If we’ve learned anything from the recent deep freeze (other than not to take the garbage out while still in your pajamas, my bad) it’s that we can play football on Mars.
Since the so-called polar vortex swept down and locked most of the eastern half of the country in sub-zero temperatures, newscasters and meteorologists have been reaching for comparisons to prove just how cold it is, as if we couldn’t figure it out when we had to pry open the frozen front door. One such example that seemed popular was that it was actually warmer on Mars, despite it being about 100 million miles farther from the sun than Earth, than in most places in this country.

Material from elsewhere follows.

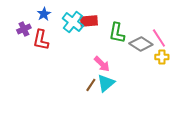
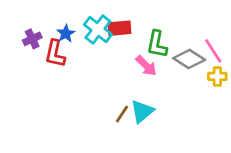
blue star: (44, 14) -> (66, 34), moved
pink arrow: (102, 64) -> (146, 66), moved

That’s true. The average temperature on Mars is about -23 Celsius which works out to about -9.4 degrees Fahrenheit. During the Green Bay/San Francisco playoff game last Sunday in Wisconsin, the temperature was around -12 degrees Fahrenheit. So, provided we substitute spacesuit helmets for the players’ helmets so they have oxygen, we could actually play football on Mars. It’s rumored the NFL is already looking for an expansion into that market since some of the players and fans appear to come from there. (Remember that Monday night game when the late commentator Alex Karras referred to Oakland Raiders player Otis Sistrunk’s alma mater as the University of Mars?)
The whole thing sounds like a bad Syfy Channel movie, which is to say any Syfy Channel movie. First, they had to go and name the weather phenomena the polar vortex. How many times have we heard Scotty on the Enterprise yell, “Captain! I’m giving her all she’s got but we’re still being sucked into the vortex! She can’t take any more! I can’t take any more! I’m outta here!”

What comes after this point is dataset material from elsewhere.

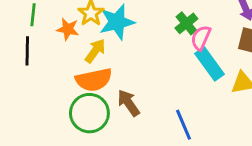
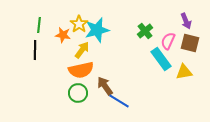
pink semicircle: (201, 38) -> (168, 41), moved
green circle: (89, 113) -> (78, 93), size x0.7
blue line: (184, 125) -> (119, 101), moved, turned -35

Of course, the Syfy Channel would have come up with a better name. Maybe, “Icenado.”
And of course the plot would have to explore all the side effects of a massive deep freeze beyond just the usual terminal frostbite, busted water pipes and dead car batteries. There’s the psychological ramifications of being trapped inside for days commonly known as cabin fever.
We’ve certainly been experiencing that at my house since the cold set in, trapped inside with three large dogs and two tomcats, none of whom seem to know the meaning of the words, “freeze your tail off.” God forbid we run out of dog and cat food or, more importantly perhaps, cat litter. Of course, in the Syfy Channel version the pets would probably be Great White Sharks.
The good news is that it’s forecast to begin warming up again starting today, at least relatively. I know I’ve learned a lesson from this experience and that’s that I will never again complain about being cold when it’s 40 degrees outside.
So take heart, the end of this cold spell, as my mom would call it, is in sight and spring is just 71 days away.